> **What this task involves**
Here are some records; quote them exactly, leaving out the pictures.

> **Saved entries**
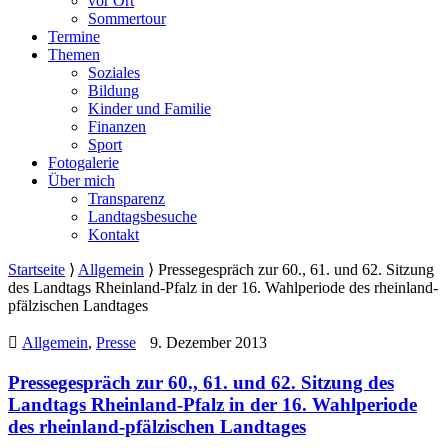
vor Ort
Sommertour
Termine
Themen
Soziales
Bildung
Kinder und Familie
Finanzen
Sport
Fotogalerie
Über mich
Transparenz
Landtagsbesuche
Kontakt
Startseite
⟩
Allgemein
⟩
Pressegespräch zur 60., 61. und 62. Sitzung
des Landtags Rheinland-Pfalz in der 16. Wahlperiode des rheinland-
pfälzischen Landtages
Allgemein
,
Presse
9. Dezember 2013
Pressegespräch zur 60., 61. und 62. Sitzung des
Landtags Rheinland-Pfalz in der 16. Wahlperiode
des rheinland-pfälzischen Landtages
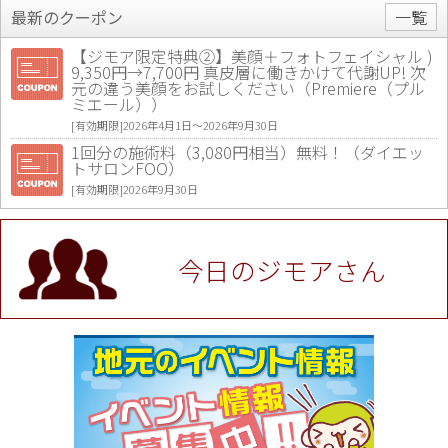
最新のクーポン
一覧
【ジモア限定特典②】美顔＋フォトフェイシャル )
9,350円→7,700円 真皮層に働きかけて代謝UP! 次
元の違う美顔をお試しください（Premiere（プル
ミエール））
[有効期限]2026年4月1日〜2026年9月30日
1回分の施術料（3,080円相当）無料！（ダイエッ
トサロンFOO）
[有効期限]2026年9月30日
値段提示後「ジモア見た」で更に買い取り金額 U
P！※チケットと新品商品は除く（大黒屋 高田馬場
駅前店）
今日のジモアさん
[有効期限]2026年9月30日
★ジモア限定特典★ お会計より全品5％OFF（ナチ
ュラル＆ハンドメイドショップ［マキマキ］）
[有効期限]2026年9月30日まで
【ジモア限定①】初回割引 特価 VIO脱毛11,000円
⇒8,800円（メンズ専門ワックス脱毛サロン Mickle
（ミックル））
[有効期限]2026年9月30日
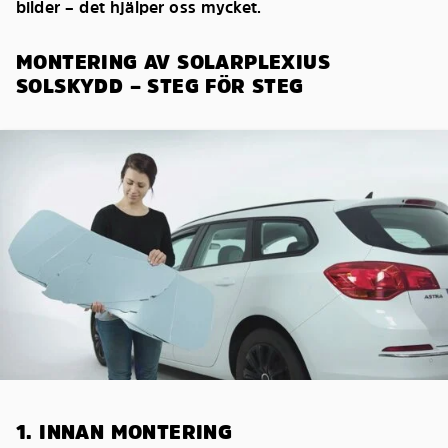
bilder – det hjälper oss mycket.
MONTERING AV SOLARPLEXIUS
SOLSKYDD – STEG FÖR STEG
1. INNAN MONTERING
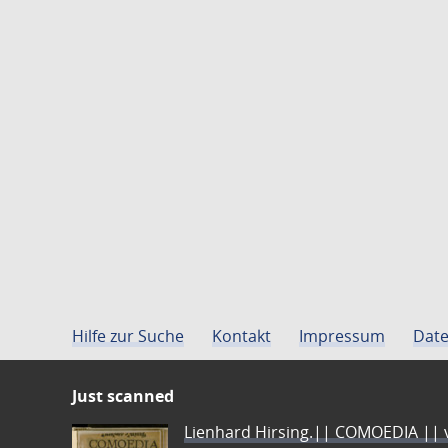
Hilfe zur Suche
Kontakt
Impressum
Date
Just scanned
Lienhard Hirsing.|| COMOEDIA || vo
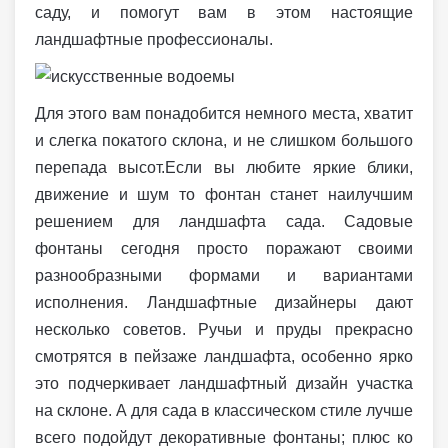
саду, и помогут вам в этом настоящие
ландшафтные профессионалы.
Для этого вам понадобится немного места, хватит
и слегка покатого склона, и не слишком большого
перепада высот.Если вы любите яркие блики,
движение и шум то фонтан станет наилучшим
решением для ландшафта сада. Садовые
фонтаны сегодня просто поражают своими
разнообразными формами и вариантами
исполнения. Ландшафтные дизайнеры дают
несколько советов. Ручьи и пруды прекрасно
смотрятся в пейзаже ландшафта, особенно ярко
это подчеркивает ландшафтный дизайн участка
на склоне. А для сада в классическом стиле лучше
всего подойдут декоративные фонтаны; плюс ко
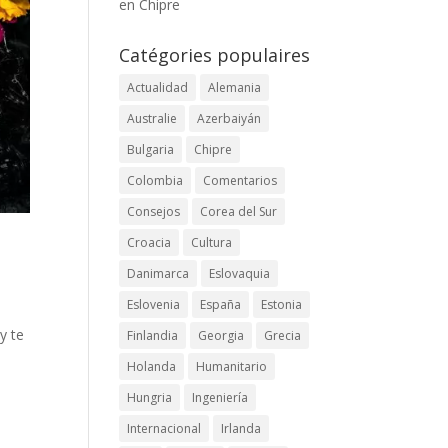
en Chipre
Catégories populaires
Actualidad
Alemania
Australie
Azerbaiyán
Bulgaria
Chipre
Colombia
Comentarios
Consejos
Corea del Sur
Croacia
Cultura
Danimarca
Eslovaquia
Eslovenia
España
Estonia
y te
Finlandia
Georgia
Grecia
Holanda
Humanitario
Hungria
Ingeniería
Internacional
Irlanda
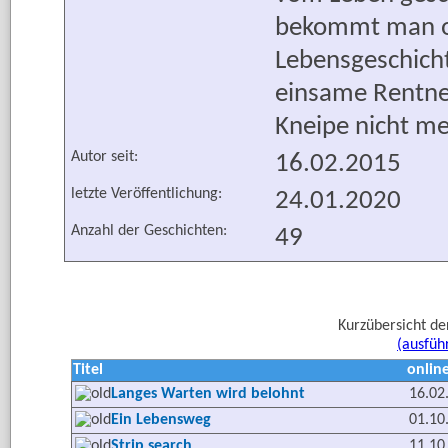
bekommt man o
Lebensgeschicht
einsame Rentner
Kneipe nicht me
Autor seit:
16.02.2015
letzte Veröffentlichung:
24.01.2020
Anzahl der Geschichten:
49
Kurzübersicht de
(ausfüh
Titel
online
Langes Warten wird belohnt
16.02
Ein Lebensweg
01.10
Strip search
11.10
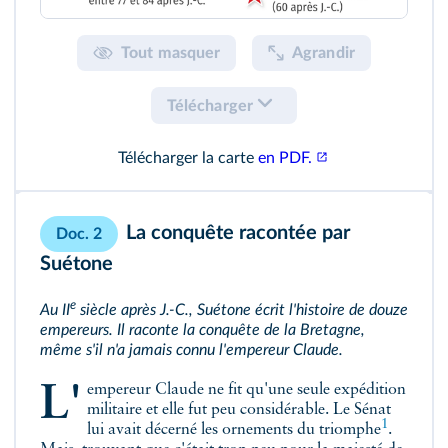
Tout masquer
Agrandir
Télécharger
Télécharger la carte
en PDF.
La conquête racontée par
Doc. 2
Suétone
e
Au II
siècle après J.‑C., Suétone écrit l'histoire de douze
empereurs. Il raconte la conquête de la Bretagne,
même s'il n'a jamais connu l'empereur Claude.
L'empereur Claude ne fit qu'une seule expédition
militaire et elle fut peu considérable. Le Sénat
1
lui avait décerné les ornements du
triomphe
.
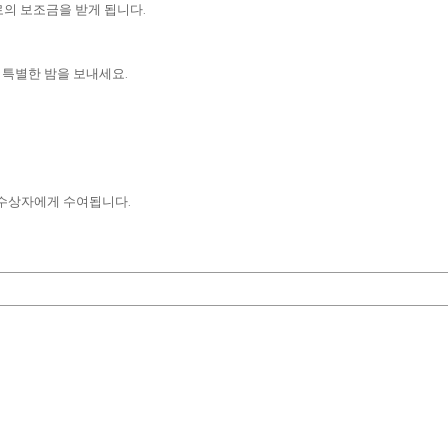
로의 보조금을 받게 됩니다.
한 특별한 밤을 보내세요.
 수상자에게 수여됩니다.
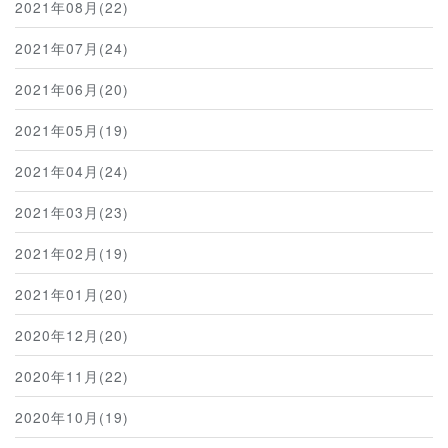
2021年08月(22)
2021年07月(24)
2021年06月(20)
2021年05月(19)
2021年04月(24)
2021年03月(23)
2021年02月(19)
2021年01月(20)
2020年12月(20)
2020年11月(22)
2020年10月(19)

> **Task solution**
vor Ort
Sommertour
Termine
Themen
Soziales
Bildung
Kinder und Familie
Finanzen
Sport
Fotogalerie
Über mich
Transparenz
Landtagsbesuche
Kontakt
Startseite
⟩
Allgemein
⟩
Pressegespräch zur 60., 61. und 62. Sitzung
des Landtags Rheinland-Pfalz in der 16. Wahlperiode des rheinland-
pfälzischen Landtages
Allgemein
,
Presse
9. Dezember 2013
Pressegespräch zur 60., 61. und 62. Sitzung des
Landtags Rheinland-Pfalz in der 16. Wahlperiode
des rheinland-pfälzischen Landtages
最新のクーポン
一覧
【ジモア限定特典②】美顔＋フォトフェイシャル )
9,350円→7,700円 真皮層に働きかけて代謝UP! 次
元の違う美顔をお試しください（Premiere（プル
ミエール））
[有効期限]2026年4月1日〜2026年9月30日
1回分の施術料（3,080円相当）無料！（ダイエッ
トサロンFOO）
[有効期限]2026年9月30日
値段提示後「ジモア見た」で更に買い取り金額 U
P！※チケットと新品商品は除く（大黒屋 高田馬場
駅前店）
今日のジモアさん
[有効期限]2026年9月30日
★ジモア限定特典★ お会計より全品5％OFF（ナチ
ュラル＆ハンドメイドショップ［マキマキ］）
[有効期限]2026年9月30日まで
【ジモア限定①】初回割引 特価 VIO脱毛11,000円
⇒8,800円（メンズ専門ワックス脱毛サロン Mickle
（ミックル））
[有効期限]2026年9月30日
bilder – det hjälper oss mycket.
MONTERING AV SOLARPLEXIUS
SOLSKYDD – STEG FÖR STEG
1. INNAN MONTERING
Hilfe zur Suche
Kontakt
Impressum
Date
Just scanned
Lienhard Hirsing.|| COMOEDIA || vo
саду, и помогут вам в этом настоящие
ландшафтные профессионалы.
Для этого вам понадобится немного места, хватит
и слегка покатого склона, и не слишком большого
перепада высот.Если вы любите яркие блики,
движение и шум то фонтан станет наилучшим
решением для ландшафта сада. Садовые
фонтаны сегодня просто поражают своими
разнообразными формами и вариантами
исполнения. Ландшафтные дизайнеры дают
несколько советов. Ручьи и пруды прекрасно
смотрятся в пейзаже ландшафта, особенно ярко
это подчеркивает ландшафтный дизайн участка
на склоне. А для сада в классическом стиле лучше
всего подойдут декоративные фонтаны; плюс ко
en Chipre
Catégories populaires
Actualidad
Alemania
Australie
Azerbaiyán
Bulgaria
Chipre
Colombia
Comentarios
Consejos
Corea del Sur
Croacia
Cultura
Danimarca
Eslovaquia
Eslovenia
España
Estonia
y te
Finlandia
Georgia
Grecia
Holanda
Humanitario
Hungria
Ingeniería
Internacional
Irlanda
bekommt man o
Lebensgeschicht
einsame Rentner
Kneipe nicht me
Autor seit:
16.02.2015
letzte Veröffentlichung:
24.01.2020
Anzahl der Geschichten:
49
Kurzübersicht de
(ausfüh
Titel
online
Langes Warten wird belohnt
16.02
Ein Lebensweg
01.10
Strip search
11.10
Tout masquer
Agrandir
Télécharger
Télécharger la carte
en PDF.
La conquête racontée par
Doc. 2
Suétone
e
Au II
siècle après J.‑C., Suétone écrit l'histoire de douze
empereurs. Il raconte la conquête de la Bretagne,
même s'il n'a jamais connu l'empereur Claude.
L'empereur Claude ne fit qu'une seule expédition
militaire et elle fut peu considérable. Le Sénat
1
lui avait décerné les ornements du
triomphe
.
로의 보조금을 받게 됩니다.
한 특별한 밤을 보내세요.
 수상자에게 수여됩니다.
2021年08月(22)
2021年07月(24)
2021年06月(20)
2021年05月(19)
2021年04月(24)
2021年03月(23)
2021年02月(19)
2021年01月(20)
2020年12月(20)
2020年11月(22)
2020年10月(19)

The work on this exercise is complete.